O recurso começa por afirmar, em substância, que a sentença sob recurso padece de erro notório na apreciação da prova, pois que “considerando a matéria dada como provada, designadamente a constante dos pontos 6 e 7, à luz das regras da experiência comum, não é possível concluir de modo diverso do que no sentido da participação (...) da Arguida no logro de que a Ofendida foi objecto.”
Mas logo depois vira a argumentação para o erro de julgamento, ao apontar as provas que imporiam solução diversa – “Impõe-se chegar a tal conclusão através conjugação das declarações da Arguida (...) altura em que assume a autorização que deu para o acesso à sua conta e o posterior levantamento do dinheiro, com as declarações da Ofendida (...) refere que foi ao banco e se apercebeu que, em vez de ter recebido dinheiro pela venda do sofá, lhe retiraram dinheiro da sua conta, sem a sua autorização e dos documentos (...) que demonstram que foram feitas, a partir da conta titulada pela Ofendida, três transferências de 750€ e uma de 250€, para a conta da Arguida.”

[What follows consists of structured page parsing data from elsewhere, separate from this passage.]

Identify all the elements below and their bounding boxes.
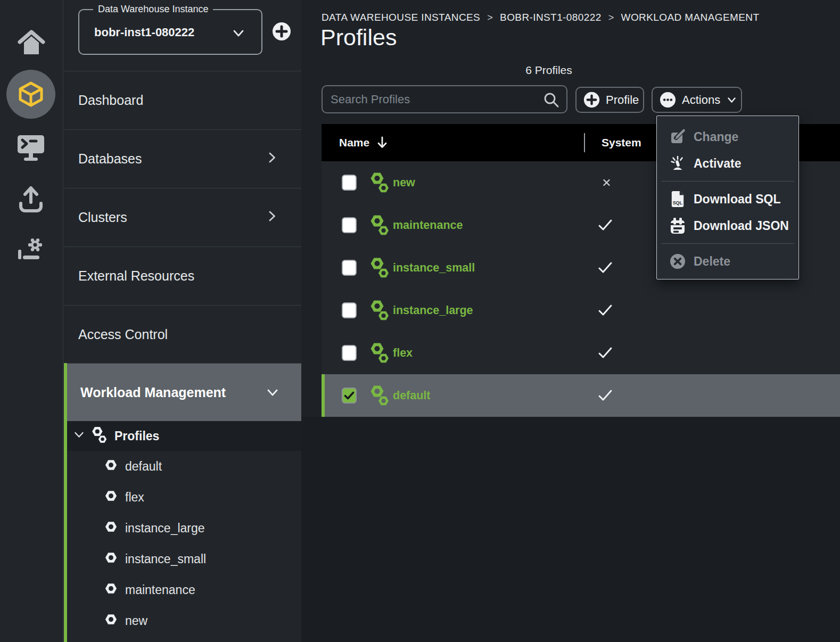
profile-name[interactable]: instance_small: [393, 261, 475, 275]
page-title: Profiles: [320, 24, 397, 51]
tree-item-flex[interactable]: flex: [64, 482, 301, 513]
breadcrumb-item[interactable]: BOBR-INST1-080222: [500, 12, 602, 23]
chevron-down-icon: [74, 431, 84, 441]
cube-icon-glyph: [17, 80, 45, 108]
instance-selector-value: bobr-inst1-080222: [94, 26, 194, 39]
profile-name[interactable]: default: [393, 389, 430, 402]
table-row[interactable]: flex: [322, 332, 840, 374]
sidebar-item-external-resources[interactable]: External Resources: [64, 246, 301, 305]
search-input[interactable]: [323, 86, 566, 112]
menu-item-download-json[interactable]: Download JSON: [657, 212, 798, 239]
sidebar-item-clusters[interactable]: Clusters: [64, 188, 301, 246]
menu-item-label: Delete: [694, 254, 730, 269]
upload-icon-glyph: [17, 184, 45, 215]
profile-name[interactable]: instance_large: [393, 304, 473, 317]
profile-hexagons-icon: [369, 342, 390, 364]
hexagon-icon: [104, 489, 118, 506]
profile-name[interactable]: flex: [393, 347, 413, 360]
column-header-name[interactable]: Name: [339, 136, 369, 149]
product-cube-icon[interactable]: [6, 70, 55, 119]
add-instance-button[interactable]: [272, 22, 291, 41]
sidebar-profiles-header[interactable]: Profiles: [64, 421, 301, 451]
tree-item-label: flex: [125, 490, 144, 505]
system-check-icon: [598, 304, 613, 317]
profile-hexagons-icon: [369, 384, 390, 407]
add-profile-button[interactable]: Profile: [575, 87, 644, 113]
tree-item-label: new: [125, 614, 147, 628]
table-row-selected[interactable]: default: [322, 374, 840, 417]
menu-item-label: Change: [694, 130, 738, 144]
upload-icon[interactable]: [17, 184, 45, 215]
instance-selector[interactable]: Data Warehouse Instance bobr-inst1-08022…: [78, 9, 262, 55]
actions-button[interactable]: Actions: [652, 87, 742, 113]
workload-management-section: Workload Management Profiles: [64, 363, 301, 642]
column-header-system[interactable]: System: [602, 136, 641, 149]
sidebar-item-label: Dashboard: [78, 93, 143, 108]
tree-item-label: maintenance: [125, 583, 195, 597]
app-root: Data Warehouse Instance bobr-inst1-08022…: [0, 0, 840, 642]
services-gear-icon[interactable]: [15, 236, 47, 265]
profile-name[interactable]: new: [393, 176, 415, 190]
tree-item-label: instance_large: [125, 521, 205, 536]
plus-circle-icon: [583, 92, 600, 108]
search-box: [322, 85, 567, 113]
search-icon: [543, 92, 560, 111]
system-check-icon: [598, 219, 613, 232]
row-checkbox[interactable]: [342, 302, 357, 318]
table-row[interactable]: instance_large: [322, 289, 840, 332]
menu-item-label: Activate: [694, 157, 741, 171]
profiles-tree: default flex instance_large instance_sma…: [64, 451, 301, 636]
system-cross-icon: [602, 178, 611, 187]
tree-item-new[interactable]: new: [64, 605, 301, 636]
menu-item-activate[interactable]: Activate: [657, 150, 798, 177]
plus-circle-icon: [272, 22, 291, 41]
breadcrumb-separator: >: [608, 12, 614, 23]
home-icon-glyph: [15, 27, 47, 57]
breadcrumb-item[interactable]: DATA WAREHOUSE INSTANCES: [322, 12, 480, 23]
terminal-icon[interactable]: [17, 133, 45, 161]
sidebar-item-databases[interactable]: Databases: [64, 129, 301, 188]
profile-name[interactable]: maintenance: [393, 219, 463, 232]
instance-selector-label: Data Warehouse Instance: [93, 4, 213, 15]
tree-item-maintenance[interactable]: maintenance: [64, 574, 301, 605]
sidebar-item-workload-management[interactable]: Workload Management: [64, 363, 301, 421]
delete-circle-icon: [669, 253, 686, 269]
row-checkbox[interactable]: [342, 175, 357, 191]
menu-item-label: Download JSON: [694, 219, 789, 233]
row-checkbox-checked[interactable]: [342, 388, 357, 404]
json-file-icon: [669, 217, 686, 234]
sidebar: Data Warehouse Instance bobr-inst1-08022…: [64, 0, 301, 642]
breadcrumb-item[interactable]: WORKLOAD MANAGEMENT: [621, 12, 760, 23]
profile-hexagons-icon: [369, 299, 390, 322]
chevron-down-icon: [267, 385, 278, 400]
gear-hand-icon-glyph: [15, 236, 47, 265]
sidebar-item-label: Clusters: [78, 210, 127, 225]
row-checkbox[interactable]: [342, 217, 357, 233]
menu-item-download-sql[interactable]: SQL Download SQL: [657, 186, 798, 212]
row-checkbox[interactable]: [342, 260, 357, 276]
edit-icon: [669, 129, 686, 145]
menu-item-change[interactable]: Change: [657, 124, 798, 150]
tree-item-instance-large[interactable]: instance_large: [64, 513, 301, 544]
system-check-icon: [598, 261, 613, 274]
row-checkbox[interactable]: [342, 345, 357, 361]
selected-section-accent-bar: [64, 363, 67, 642]
sidebar-item-label: Workload Management: [80, 385, 226, 400]
menu-item-label: Download SQL: [694, 192, 781, 207]
icon-rail: [0, 0, 63, 642]
actions-menu: Change Activate: [656, 116, 799, 279]
profile-hexagons-icon: [369, 171, 390, 194]
chevron-down-icon: [727, 93, 736, 107]
tree-item-default[interactable]: default: [64, 451, 301, 482]
sidebar-item-access-control[interactable]: Access Control: [64, 305, 301, 364]
sort-desc-icon[interactable]: [376, 136, 388, 150]
actions-label: Actions: [682, 93, 720, 107]
activate-icon: [669, 155, 686, 171]
content-background: [301, 417, 840, 642]
tree-item-instance-small[interactable]: instance_small: [64, 544, 301, 574]
sidebar-item-dashboard[interactable]: Dashboard: [64, 71, 301, 129]
checkbox-check-icon: [344, 391, 355, 400]
menu-item-delete[interactable]: Delete: [657, 248, 798, 275]
profile-hexagons-icon: [369, 257, 390, 279]
home-icon[interactable]: [15, 27, 47, 57]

Mas estas mais não são do que as provas directas que serviram para fixar a factualidade apurada, tal como se encontra na sentença, pelo que tudo desemboca naquela primeira observação: dos factos obtidos por prova directa inferem-se necessariamente aqueles que foram dados por não provados.
Resta, pois, saber se efectivamente desses factos dados por provados, à luz de regras de experiência comum e segundo o que dispõe o artº 127º do Código de Processo Penal, se retira, ou não, a presunção sobre a factualidade da acusação tida por indemonstrada, eventualmente, ou não, com a modificação sugerida no recurso.

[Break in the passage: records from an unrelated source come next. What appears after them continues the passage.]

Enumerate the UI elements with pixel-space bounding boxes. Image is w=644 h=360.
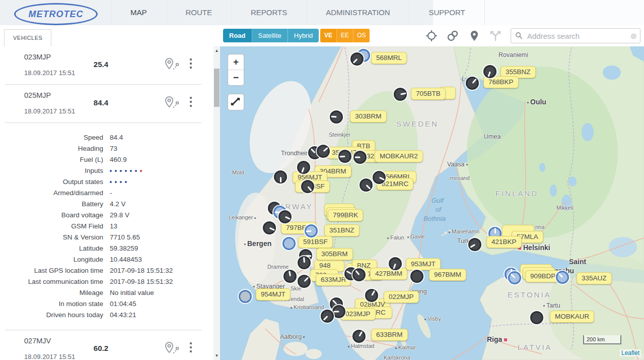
address-search: ⊗: [511, 28, 640, 43]
scrollbar-thumb[interactable]: [214, 69, 220, 107]
more-options-icon[interactable]: [187, 97, 194, 110]
vehicle-plate-label[interactable]: 967BMM: [429, 269, 466, 281]
route-fork-icon[interactable]: [489, 30, 502, 42]
vehicle-marker[interactable]: [410, 270, 423, 283]
vehicle-marker[interactable]: [352, 330, 366, 343]
vehicle-marker[interactable]: [353, 151, 367, 164]
zoom-out-button[interactable]: −: [228, 70, 244, 85]
vehicle-marker[interactable]: [556, 271, 569, 284]
vehicle-plate-label[interactable]: 351BNZ: [324, 224, 360, 236]
vehicle-marker[interactable]: [332, 305, 345, 318]
locate-icon[interactable]: [425, 30, 438, 42]
vehicle-marker[interactable]: [301, 180, 314, 193]
vehicle-plate-label[interactable]: 023MJP: [340, 308, 376, 320]
vehicle-marker[interactable]: [350, 52, 364, 66]
vehicle-plate-label[interactable]: 591BSF: [298, 236, 333, 248]
nav-tab-map[interactable]: MAP: [111, 0, 166, 25]
vehicle-marker[interactable]: [298, 256, 311, 269]
detail-label: GSM Field: [0, 221, 103, 232]
heading-needle: [379, 177, 384, 181]
vehicle-marker[interactable]: [330, 110, 343, 124]
maptype-satellite[interactable]: Satellite: [252, 29, 288, 42]
vehicle-marker[interactable]: [373, 171, 386, 184]
vehicle-plate-label[interactable]: 421BKP: [486, 236, 522, 248]
vehicle-marker[interactable]: [389, 257, 402, 270]
vehicle-plate-label[interactable]: 303BRM: [350, 110, 387, 123]
vehicle-plate-label[interactable]: 568MRL: [371, 52, 407, 64]
address-search-input[interactable]: [526, 29, 624, 42]
detail-value: 2017-09-18 15:51:32: [110, 276, 173, 287]
heading-needle: [510, 273, 515, 278]
vehicle-plate-label[interactable]: 799BRK: [328, 209, 363, 221]
zoom-in-button[interactable]: +: [228, 54, 244, 70]
detail-label: Inputs: [0, 165, 103, 176]
vehicle-plate-label[interactable]: 705BTB: [411, 88, 446, 100]
place-dot: [253, 286, 255, 287]
vehicle-list-item[interactable]: 025MJP84.418.09.2017 15:51: [0, 85, 213, 123]
layer-ee[interactable]: EE: [337, 29, 353, 42]
clear-search-icon[interactable]: ⊗: [630, 31, 637, 41]
heading-needle: [306, 230, 311, 232]
vehicle-marker[interactable]: [298, 275, 311, 288]
nav-tab-route[interactable]: ROUTE: [166, 0, 232, 25]
vehicle-list-item[interactable]: 027MJV60.218.09.2017 15:51: [0, 330, 213, 360]
vehicle-marker[interactable]: [317, 145, 330, 158]
vehicle-plate-label[interactable]: 427BMM: [370, 268, 407, 280]
vehicle-marker[interactable]: [239, 290, 252, 303]
nav-tab-reports[interactable]: REPORTS: [231, 0, 306, 25]
vehicle-marker[interactable]: [338, 150, 351, 163]
metrotec-logo[interactable]: METROTEC: [14, 3, 98, 25]
scroll-up-icon[interactable]: ▲: [213, 47, 220, 54]
track-history-icon[interactable]: [163, 57, 179, 73]
maptype-hybrid[interactable]: Hybrid: [288, 29, 319, 42]
vehicle-list-item[interactable]: 023MJP25.418.09.2017 15:51: [0, 46, 213, 84]
vehicle-plate-label[interactable]: 335AUZ: [577, 272, 612, 284]
track-history-icon[interactable]: [163, 95, 179, 111]
tab-vehicles[interactable]: VEHICLES: [4, 29, 51, 47]
vehicle-marker[interactable]: [483, 65, 496, 78]
leaflet-attribution[interactable]: Leaflet: [620, 349, 641, 356]
vehicle-plate-label[interactable]: 909BDP: [525, 270, 560, 282]
vehicle-marker[interactable]: [297, 161, 310, 174]
sidebar-scrollbar[interactable]: ▲ ▼: [213, 46, 220, 360]
vehicle-marker[interactable]: [352, 268, 366, 281]
vehicle-plate-label[interactable]: MOBKAUR2: [375, 150, 423, 162]
vehicle-marker[interactable]: [466, 77, 479, 90]
heading-needle: [303, 257, 305, 263]
vehicle-marker[interactable]: [365, 289, 378, 302]
vehicle-marker[interactable]: [508, 271, 521, 284]
vehicle-marker[interactable]: [321, 310, 334, 323]
vehicle-plate-label[interactable]: 022MJP: [384, 291, 419, 303]
vehicle-plate-label[interactable]: MOBKAUR: [550, 311, 594, 323]
vehicle-marker[interactable]: [394, 88, 407, 101]
more-options-icon[interactable]: [187, 342, 194, 355]
map-canvas[interactable]: + − RovaniemiLulOuluUmeaVaasaSWEDENStein…: [220, 46, 644, 360]
nav-tab-support[interactable]: SUPPORT: [409, 0, 485, 25]
layer-ve[interactable]: VE: [320, 29, 337, 42]
vehicle-plate-label[interactable]: 633BRM: [371, 329, 408, 341]
vehicle-marker[interactable]: [278, 210, 292, 223]
vehicle-plate: 023MJP: [24, 53, 51, 61]
vehicle-marker[interactable]: [305, 224, 318, 237]
layer-os[interactable]: OS: [353, 29, 370, 42]
vehicle-marker[interactable]: [360, 178, 373, 192]
link-icon[interactable]: [447, 30, 459, 42]
vehicle-plate-label[interactable]: 305BRM: [316, 248, 353, 260]
vehicle-marker[interactable]: [468, 238, 481, 251]
detail-value: 10.448453: [110, 254, 142, 265]
vehicle-marker[interactable]: [283, 270, 297, 283]
vehicle-marker[interactable]: [263, 221, 276, 234]
fullscreen-button[interactable]: [228, 94, 244, 110]
maptype-road[interactable]: Road: [223, 29, 252, 42]
track-history-icon[interactable]: [163, 341, 179, 357]
pin-icon[interactable]: [468, 30, 480, 42]
place-dot: [244, 244, 246, 245]
more-options-icon[interactable]: [187, 58, 194, 72]
vehicle-marker[interactable]: [282, 237, 296, 250]
nav-tab-administration[interactable]: ADMINISTRATION: [306, 0, 409, 25]
vehicle-marker[interactable]: [274, 170, 287, 184]
vehicle-marker[interactable]: [530, 311, 543, 324]
detail-label: Heading: [0, 143, 103, 154]
scroll-down-icon[interactable]: ▼: [213, 352, 220, 359]
vehicle-plate-label[interactable]: 954MJT: [256, 288, 291, 301]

Na verdade e conforme resulta do nº 1 do artº 428º do Código de Processo Penal as relações conhecem de facto e de direito.
E a decisão sobre a matéria de facto pode ser impugnada por duas vias:
Com fundamento no próprio texto da decisão, por ocorrência dos vícios a que alude o nº 2 do artº 410º do Código de Processo Penal (impugnação em sentido estrito, no que se denomina de “revista alargada” equivalente a “error in procedendo”); ou
Mediante a impugnação ampla da matéria de facto, a que se referem os nos 3, 4 e 6 do artigo 412º do Código de Processo Penal (impugnação em sentido lato, ou ampla, equivalente a “error in judicando” na sua vertente “error facti”).

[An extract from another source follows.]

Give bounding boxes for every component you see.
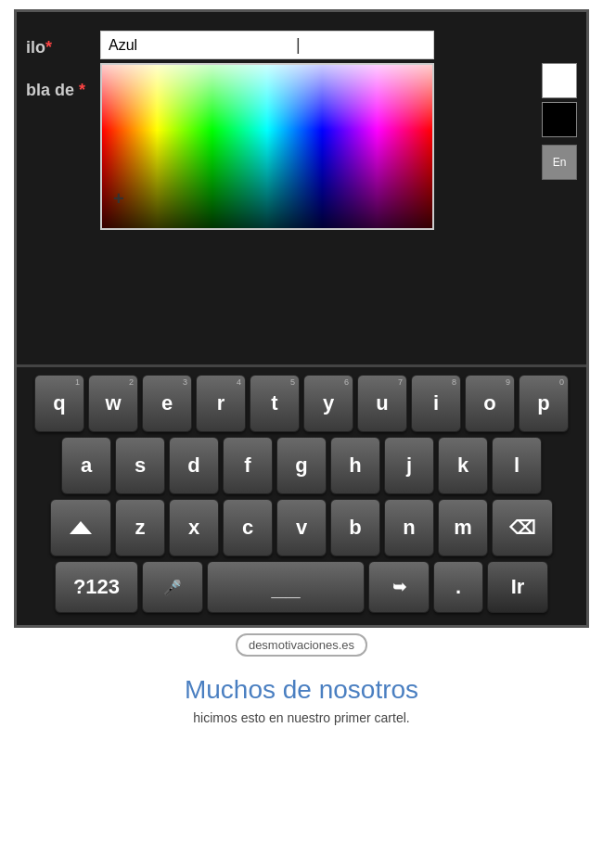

Quanto aos vícios (impugnação em sentido estrito) - insuficiência para a decisão da matéria de facto provada, contradição insanável da fundamentação ou entre a fundamentação e a decisão e o erro notório na apreciação da prova - sendo de conhecimento oficioso, devem resultar do texto da decisão recorrida, por si só ou conjugada com as regras da experiência, sem recurso a quaisquer provas documentadas, limitando-se a actuação do tribunal de recurso à sua verificação na sentença e não podendo saná-los, à determinação do reenvio, total ou parcial, do processo para novo julgamento, nos termos do nº 1 do artº 426º do Código de Processo Penal.
Quanto à segunda modalidade (impugnação ampla), impõe-se, conforme resulta dos nos 3 e 4 daquela artº 412º, que o recorrente especifique os pontos de facto que considera incorrectamente julgados, bem como que indique as provas que, no seu entendimento, impõem decisão diversa da recorrida, e não apenas a permitam, assim como que especifique, com referência aos suportes técnicos, a prova gravada (neste sentido e por todos, Ac. da R.L. de 9.1.2024 - procº nº 762/21.1PCAMD.L1).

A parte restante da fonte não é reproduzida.